Speeding up tensor concatenation


I need to concatenate a long list of small tensors. Each small tensor is a slice of a given (quite simple) constant matrix. Here is the code:

max_node, counter = 0, 0
batch_size, n_days = (1000, 10)
n_interactions_in = torch.randint(low=100,high=200,size=(batch_size,n_days), dtype=torch.long)
max_interactions = n_interactions_in.max()
delay_table = torch.arange(n_days, device=device, dtype=torch.float).expand([max_interactions, n_days]).t().contiguous()
delay_table = n_days - delay_table - 1
edge_delay_buf = []
for b in range(batch_size):
     delay_vec = [delay_table[d, :n_interactions_in[b, d]] for d in range(n_days)]
res = torch.cat(edge_delay_buf)

This takes a lot of time.

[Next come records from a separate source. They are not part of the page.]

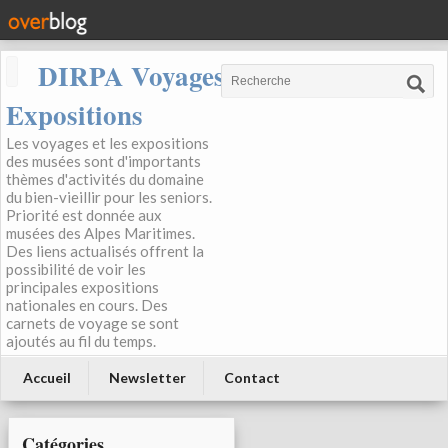
DIRPA Voyages, Musées,
Expositions
Les voyages et les expositions
des musées sont d'importants
thèmes d'activités du domaine
du bien-vieillir pour les seniors.
Priorité est donnée aux
musées des Alpes Maritimes.
Des liens actualisés offrent la
possibilité de voir les
principales expositions
nationales en cours. Des
carnets de voyage se sont
ajoutés au fil du temps.
Accueil
Newsletter
Contact
Catégories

Is there a way to effeciently parrallize the creation of each element in the edge_delay_buf?
I have tried multiple variants, such as replacing the for loop with a list concatenation, where the result is a list of lists, then flattening the list and applying torch.cat on the flattened list. However, it didn’t improve by much. For some reason the slicing operation takes too long.

Is there a way to make the slicing faster? Is there a way to make the loop more efficient / parallel?